Siang yang amat sial..
"Hoi.. Pinky-chan.."
Sakura tahu benar siapa yang memanggilnya tanpa harus menoleh ke sumber suara yang ada dibelakangnya. Mendadak kepalanya pening. Perempatan mulai muncul di dahi lebarnya. Ia sangat hafal bahwa 'berisik kecil' itu adalah suara Namikaze Naruto.
Musuhnya..
Musuh tercintanya..
Dan tentunya.. Musuh abadinya!
Wanita dengan surai sewarna musim semi itu baru saja kembali dari makan siang damainya bersama Nona Muda Yamanaka Ino yang terhormat—sahabatnya. Namun naas tak dapat dielak, penganggu itu akhirnya muncul juga. Dan sialnya kemunculannya disaat ia sedang tidak mood untuk bertengkar.
"Percepat langkah kita Ino. Aku sedang sangat malas bertemu dengannya saat ini," Sakura mendesis sebal sambil mempercepat gerakan kakinya. Memutar kedua bola matanya bosan, Ino menyetujui perkataan Sakura dengan satu anggukan kecil. Ia juga sedang tidak ingin mendengar adu mulut antara Naruto dan Sakura.
"Ino."
Naas kedua kali lagi tak dapat dielak. Wanita bermata biru dengan surai pirang pucat yang mempesona itu terinterupsi sebuah suara lembut lain yang datang dari arah yang sama dengan suara Naruto.
Sakura mendecak kesal. Lalu ikut menghentikan langkah kakinya bersama dengan Ino.
Mau tak mau kedua wanita itu membalikkan badannya. Sakura lantas melipat kedua tangannya di dada yang kemudian diikuti dengusan kecil dari hidungnya.

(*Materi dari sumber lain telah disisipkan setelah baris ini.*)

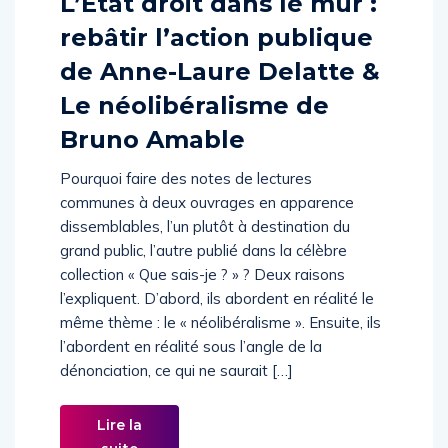
L’État droit dans le mur :
rebâtir l’action publique
de Anne-Laure Delatte &
Le néolibéralisme de
Bruno Amable
Pourquoi faire des notes de lectures
communes à deux ouvrages en apparence
dissemblables, l’un plutôt à destination du
grand public, l’autre publié dans la célèbre
collection « Que sais-je ? » ? Deux raisons
l’expliquent. D’abord, ils abordent en réalité le
même thème : le « néolibéralisme ». Ensuite, ils
l’abordent en réalité sous l’angle de la
dénonciation, ce qui ne saurait […]
Lire la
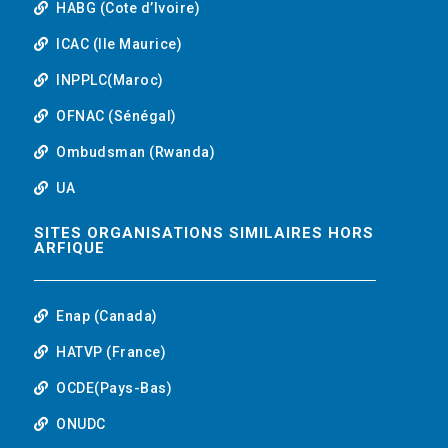
HABG (Cote d’Ivoire)
ICAC (Ile Maurice)
INPPLC(Maroc)
OFNAC (Sénégal)
Ombudsman (Rwanda)
UA
SITES ORGANISATIONS SIMILAIRES HORS
ARFIQUE
Enap (Canada)
HATVP (France)
OCDE(Pays-Bas)
ONUDC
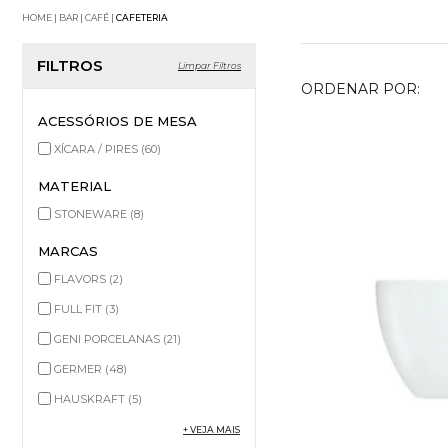
HOME
BAR | CAFÉ
CAFETERIA
FILTROS
Limpar Filtros
ORDENAR POR:
ACESSÓRIOS DE MESA
XÍCARA / PIRES
(60)
MATERIAL
STONEWARE
(8)
MARCAS
FLAVORS
(2)
FULL FIT
(3)
GENI PORCELANAS
(21)
GERMER
(48)
HAUSKRAFT
(5)
+ VEJA MAIS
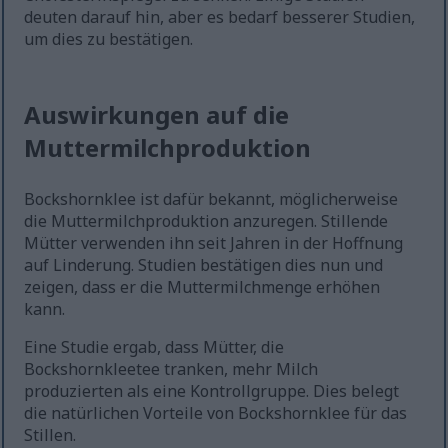
deuten darauf hin, aber es bedarf besserer Studien,
um dies zu bestätigen.
Auswirkungen auf die
Muttermilchproduktion
Bockshornklee ist dafür bekannt, möglicherweise
die Muttermilchproduktion anzuregen. Stillende
Mütter verwenden ihn seit Jahren in der Hoffnung
auf Linderung. Studien bestätigen dies nun und
zeigen, dass er die Muttermilchmenge erhöhen
kann.
Eine Studie ergab, dass Mütter, die
Bockshornkleetee tranken, mehr Milch
produzierten als eine Kontrollgruppe. Dies belegt
die natürlichen Vorteile von Bockshornklee für das
Stillen.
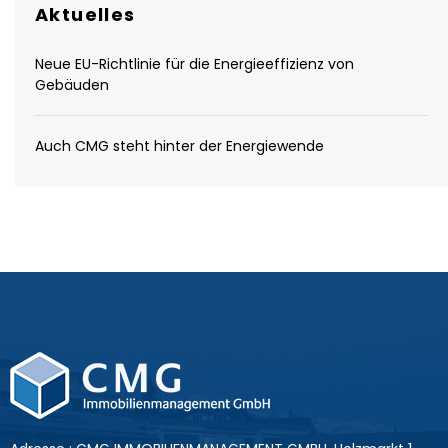
Aktuelles
Neue EU-Richtlinie für die Energieeffizienz von
Gebäuden
Auch CMG steht hinter der Energiewende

"Sai," Ino langsung berhambur kearah orang yang dipanggilnya 'Sai' itu. Meninggalkan dan tidak memperdulikan tatapan protes Sakura saat ia telah berpindah posisi di hadapan pacarnya.
"Bisa kau temani aku sebentar?" seperti biasa, Sai memasang senyum palsu yang selalu Sakura anggap menyeramkan. Namun sangat 'kawaiiii' bila Ino yang mengatakannya. Sempat terpikir dibenak Sakura bahwa Sai mungkin adalah alien, atau boneka perang, atau bahkan zombi tak berperasaan yang sengaja dibangkitkan!
Oke—ini berlebihan. Mungkin Sakura terlalu banyak menonton film dengan genre fantasi.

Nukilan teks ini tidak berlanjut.